Gin Mixes It Up

The gin category is on the move, and seems poised for growth after a long term as the also-ran among rapidly expanding white spirits categories. Overall gin sales have been inching up in recent years: the category increased by 1.5% to 11.2 million 9-liter cases nationally in 2007, following a 1% increase the previous year, according to the 2008 Handbook Advance, recently published by The Beverage Information Group, formerly Adams Beverage Group, which projects continued category growth in 2008. [In the control states, the total was a bit less compelling, with overall gin sales gaining 0.4% in 2007, to more than 2.435 million mixed cases.]

Taken individually, most of the top-selling brands nationally showed modest results last year, but there were a few stars in the gin galaxy.

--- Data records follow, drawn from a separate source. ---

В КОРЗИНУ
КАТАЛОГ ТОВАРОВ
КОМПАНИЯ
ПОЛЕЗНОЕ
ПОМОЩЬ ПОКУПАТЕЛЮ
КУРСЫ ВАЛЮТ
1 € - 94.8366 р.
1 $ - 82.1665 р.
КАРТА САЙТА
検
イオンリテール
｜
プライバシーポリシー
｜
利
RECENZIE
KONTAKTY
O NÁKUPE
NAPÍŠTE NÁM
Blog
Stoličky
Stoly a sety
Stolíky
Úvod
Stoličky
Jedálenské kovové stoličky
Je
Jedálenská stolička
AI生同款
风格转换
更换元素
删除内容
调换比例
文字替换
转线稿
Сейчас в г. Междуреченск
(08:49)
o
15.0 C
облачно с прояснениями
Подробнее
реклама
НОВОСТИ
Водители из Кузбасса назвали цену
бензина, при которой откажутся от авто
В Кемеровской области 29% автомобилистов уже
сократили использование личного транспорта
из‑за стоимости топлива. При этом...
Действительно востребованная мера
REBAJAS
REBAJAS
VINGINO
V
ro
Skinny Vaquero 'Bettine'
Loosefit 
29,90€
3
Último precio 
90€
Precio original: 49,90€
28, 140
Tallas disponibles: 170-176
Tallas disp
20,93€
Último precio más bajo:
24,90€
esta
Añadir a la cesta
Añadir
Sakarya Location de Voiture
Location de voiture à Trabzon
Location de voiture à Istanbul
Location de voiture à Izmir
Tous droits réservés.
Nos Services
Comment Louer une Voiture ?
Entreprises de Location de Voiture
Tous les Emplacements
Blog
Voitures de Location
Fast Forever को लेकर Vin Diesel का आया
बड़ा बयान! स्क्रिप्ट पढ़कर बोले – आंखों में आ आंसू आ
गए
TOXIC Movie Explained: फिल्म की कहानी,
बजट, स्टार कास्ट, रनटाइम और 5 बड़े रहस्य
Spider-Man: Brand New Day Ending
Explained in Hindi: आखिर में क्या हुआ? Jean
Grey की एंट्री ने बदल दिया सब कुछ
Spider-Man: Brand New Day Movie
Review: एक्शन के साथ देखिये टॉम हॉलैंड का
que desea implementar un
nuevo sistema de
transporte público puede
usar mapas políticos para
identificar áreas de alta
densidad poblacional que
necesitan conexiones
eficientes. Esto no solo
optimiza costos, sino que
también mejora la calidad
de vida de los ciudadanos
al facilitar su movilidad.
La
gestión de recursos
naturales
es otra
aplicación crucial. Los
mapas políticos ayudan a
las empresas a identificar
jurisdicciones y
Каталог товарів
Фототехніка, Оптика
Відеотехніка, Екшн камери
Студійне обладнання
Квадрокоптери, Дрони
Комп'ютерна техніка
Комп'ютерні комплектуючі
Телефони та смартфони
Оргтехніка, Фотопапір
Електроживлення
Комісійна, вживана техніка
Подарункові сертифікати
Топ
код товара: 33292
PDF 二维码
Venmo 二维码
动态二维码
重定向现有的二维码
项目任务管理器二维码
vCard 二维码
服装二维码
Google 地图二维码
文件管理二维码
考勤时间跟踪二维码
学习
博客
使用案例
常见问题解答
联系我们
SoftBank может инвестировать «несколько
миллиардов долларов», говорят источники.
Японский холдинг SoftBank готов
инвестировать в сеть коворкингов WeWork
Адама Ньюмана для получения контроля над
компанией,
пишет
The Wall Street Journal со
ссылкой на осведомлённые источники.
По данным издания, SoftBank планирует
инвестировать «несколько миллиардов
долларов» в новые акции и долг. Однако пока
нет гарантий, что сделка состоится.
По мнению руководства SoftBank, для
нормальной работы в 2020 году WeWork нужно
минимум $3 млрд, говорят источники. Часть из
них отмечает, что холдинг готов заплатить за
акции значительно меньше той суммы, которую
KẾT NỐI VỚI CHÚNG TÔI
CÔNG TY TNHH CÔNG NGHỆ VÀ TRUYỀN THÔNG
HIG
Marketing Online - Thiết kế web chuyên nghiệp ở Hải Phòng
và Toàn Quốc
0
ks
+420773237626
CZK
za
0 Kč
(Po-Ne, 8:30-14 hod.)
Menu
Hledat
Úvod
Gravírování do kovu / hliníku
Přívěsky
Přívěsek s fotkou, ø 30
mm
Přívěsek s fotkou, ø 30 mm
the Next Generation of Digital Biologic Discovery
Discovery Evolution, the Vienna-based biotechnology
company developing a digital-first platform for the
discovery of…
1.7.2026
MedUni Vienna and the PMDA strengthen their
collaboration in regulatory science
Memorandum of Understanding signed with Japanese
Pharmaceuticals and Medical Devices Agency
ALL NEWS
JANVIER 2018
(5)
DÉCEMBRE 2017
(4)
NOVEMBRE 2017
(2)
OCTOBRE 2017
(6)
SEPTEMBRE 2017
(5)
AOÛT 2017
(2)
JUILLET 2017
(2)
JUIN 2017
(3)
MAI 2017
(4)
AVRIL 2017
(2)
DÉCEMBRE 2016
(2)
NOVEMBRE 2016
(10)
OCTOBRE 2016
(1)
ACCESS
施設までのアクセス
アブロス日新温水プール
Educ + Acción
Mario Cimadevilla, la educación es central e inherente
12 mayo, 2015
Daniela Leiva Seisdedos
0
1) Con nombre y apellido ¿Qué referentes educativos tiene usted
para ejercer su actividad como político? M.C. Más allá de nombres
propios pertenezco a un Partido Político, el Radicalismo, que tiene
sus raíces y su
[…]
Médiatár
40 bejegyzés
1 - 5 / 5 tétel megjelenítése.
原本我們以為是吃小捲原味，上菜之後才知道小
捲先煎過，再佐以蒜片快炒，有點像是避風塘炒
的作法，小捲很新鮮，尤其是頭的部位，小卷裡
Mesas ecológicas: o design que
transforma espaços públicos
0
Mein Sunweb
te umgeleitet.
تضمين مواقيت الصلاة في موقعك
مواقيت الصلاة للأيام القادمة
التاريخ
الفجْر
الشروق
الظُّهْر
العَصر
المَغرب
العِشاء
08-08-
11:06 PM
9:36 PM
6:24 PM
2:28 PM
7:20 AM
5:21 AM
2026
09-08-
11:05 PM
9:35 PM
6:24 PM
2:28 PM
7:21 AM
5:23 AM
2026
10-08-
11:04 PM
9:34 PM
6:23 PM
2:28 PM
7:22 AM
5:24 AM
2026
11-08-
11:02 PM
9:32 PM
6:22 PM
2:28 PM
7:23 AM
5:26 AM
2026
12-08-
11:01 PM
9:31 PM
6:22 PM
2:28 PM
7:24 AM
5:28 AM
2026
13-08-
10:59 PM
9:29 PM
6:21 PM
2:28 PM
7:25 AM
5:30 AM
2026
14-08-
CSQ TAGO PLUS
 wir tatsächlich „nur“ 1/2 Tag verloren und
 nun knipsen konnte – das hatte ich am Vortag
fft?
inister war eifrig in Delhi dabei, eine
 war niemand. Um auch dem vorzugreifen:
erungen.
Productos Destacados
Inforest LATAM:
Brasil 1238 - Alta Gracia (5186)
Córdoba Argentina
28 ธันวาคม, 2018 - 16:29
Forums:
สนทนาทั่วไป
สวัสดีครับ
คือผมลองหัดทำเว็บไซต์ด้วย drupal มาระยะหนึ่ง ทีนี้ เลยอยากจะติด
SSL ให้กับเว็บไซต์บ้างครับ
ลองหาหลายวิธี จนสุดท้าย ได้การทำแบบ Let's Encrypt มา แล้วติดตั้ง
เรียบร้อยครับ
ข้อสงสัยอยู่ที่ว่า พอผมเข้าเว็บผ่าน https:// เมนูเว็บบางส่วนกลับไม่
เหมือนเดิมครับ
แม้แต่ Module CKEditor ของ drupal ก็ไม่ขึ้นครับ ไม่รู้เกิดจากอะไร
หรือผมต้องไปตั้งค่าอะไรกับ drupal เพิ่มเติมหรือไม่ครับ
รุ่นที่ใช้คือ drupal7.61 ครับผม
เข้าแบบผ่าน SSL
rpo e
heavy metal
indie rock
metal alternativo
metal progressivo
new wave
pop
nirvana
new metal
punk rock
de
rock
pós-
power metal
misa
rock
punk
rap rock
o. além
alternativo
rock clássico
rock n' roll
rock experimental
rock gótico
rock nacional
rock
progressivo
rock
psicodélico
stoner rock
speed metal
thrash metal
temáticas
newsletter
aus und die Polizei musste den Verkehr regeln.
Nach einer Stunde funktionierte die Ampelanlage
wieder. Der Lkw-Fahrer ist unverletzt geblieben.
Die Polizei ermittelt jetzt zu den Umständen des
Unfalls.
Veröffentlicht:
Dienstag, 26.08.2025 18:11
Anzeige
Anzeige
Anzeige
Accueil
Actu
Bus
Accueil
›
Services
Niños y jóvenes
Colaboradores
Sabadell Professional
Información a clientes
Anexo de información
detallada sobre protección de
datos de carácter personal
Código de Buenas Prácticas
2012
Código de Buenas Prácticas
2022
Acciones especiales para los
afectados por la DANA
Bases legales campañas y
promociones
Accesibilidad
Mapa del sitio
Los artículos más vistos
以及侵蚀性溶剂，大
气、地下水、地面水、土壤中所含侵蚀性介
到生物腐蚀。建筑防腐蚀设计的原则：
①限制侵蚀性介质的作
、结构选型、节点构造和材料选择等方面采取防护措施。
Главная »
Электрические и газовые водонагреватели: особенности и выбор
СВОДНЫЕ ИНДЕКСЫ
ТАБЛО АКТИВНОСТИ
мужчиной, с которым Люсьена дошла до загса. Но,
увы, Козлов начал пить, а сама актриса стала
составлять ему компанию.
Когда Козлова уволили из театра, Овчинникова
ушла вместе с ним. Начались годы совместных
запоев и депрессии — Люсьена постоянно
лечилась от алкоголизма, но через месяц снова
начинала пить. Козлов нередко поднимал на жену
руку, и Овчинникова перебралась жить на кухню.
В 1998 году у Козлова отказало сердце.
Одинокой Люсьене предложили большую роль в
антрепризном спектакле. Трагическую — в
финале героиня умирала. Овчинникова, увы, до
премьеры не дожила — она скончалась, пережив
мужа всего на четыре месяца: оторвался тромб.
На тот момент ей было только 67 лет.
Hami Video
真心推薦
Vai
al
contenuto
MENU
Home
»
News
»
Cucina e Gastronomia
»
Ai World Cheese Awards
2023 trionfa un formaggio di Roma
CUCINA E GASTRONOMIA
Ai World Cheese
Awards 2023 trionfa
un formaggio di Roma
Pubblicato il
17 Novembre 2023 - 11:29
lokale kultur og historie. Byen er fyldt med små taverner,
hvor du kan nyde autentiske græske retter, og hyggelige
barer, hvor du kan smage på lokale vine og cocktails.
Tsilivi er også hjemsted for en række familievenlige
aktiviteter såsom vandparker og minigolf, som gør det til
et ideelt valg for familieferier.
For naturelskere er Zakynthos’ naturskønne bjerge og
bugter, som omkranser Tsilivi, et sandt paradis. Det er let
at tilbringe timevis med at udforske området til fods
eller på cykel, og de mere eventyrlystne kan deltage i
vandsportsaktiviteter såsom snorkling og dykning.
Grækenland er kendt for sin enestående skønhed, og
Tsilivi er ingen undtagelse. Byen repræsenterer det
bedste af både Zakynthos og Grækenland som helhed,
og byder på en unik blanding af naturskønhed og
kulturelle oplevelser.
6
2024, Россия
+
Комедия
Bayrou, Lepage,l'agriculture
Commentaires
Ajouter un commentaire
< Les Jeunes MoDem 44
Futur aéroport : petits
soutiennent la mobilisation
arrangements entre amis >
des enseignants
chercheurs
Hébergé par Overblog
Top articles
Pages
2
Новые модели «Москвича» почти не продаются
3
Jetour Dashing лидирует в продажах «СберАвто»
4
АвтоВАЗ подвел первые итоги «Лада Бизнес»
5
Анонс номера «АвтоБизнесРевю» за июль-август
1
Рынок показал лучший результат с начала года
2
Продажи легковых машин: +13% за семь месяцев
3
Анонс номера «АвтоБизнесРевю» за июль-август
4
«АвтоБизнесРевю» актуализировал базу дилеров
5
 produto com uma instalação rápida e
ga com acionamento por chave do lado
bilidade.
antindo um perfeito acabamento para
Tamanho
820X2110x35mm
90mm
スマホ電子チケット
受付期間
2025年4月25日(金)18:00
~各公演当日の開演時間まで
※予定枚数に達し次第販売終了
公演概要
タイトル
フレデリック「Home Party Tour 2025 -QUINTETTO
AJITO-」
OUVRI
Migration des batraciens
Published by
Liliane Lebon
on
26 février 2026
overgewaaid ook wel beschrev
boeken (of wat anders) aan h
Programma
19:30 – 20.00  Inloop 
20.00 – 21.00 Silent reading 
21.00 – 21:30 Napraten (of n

Once again, Bombay Sapphire, from Bacardi USA, was a notable performer, notching a 4.0% increase in 2007, to sales of 780,000 9-liter cases nationally. [The brand’s gain was under 1.0% in the control states.] And while category leader Seagram’s Gin, from Pernod Ricard, gained 0.5% last year (to almost 3 million 9-liter cases nationally), its Twisted line of flavored gins showed stellar results, rising by nearly 13%. Tanqueray, from Diageo, was a top performer in the control states, gaining an impressive 5.5% in 2007, while Constellation Brands’ Barton Gin increased by 3.2% in the control states.


Regarding quality and taste, gin has come a long way.

“For years, gin has been the ugly stepchild of the spirits world.” Before gin lovers and marketers take offense, consider that the statement comes from Simon Ford, brand relations manager for Plymouth Gin. He contended, “Most people’s early gin experiences were with cheap nasty, rough spirits with overwhelming juniper. No one was educated on the category, including bartenders.”

He’s not alone in his thinking. “Gin does get a bad rap,” agreed James Moreland, master mixologist for Bombay Sapphire. “Years ago, people often tried an inexpensive gin first, and you can’t hide a poorly made gin, even in a cocktail full of other ingredients. First impressions can be lasting.”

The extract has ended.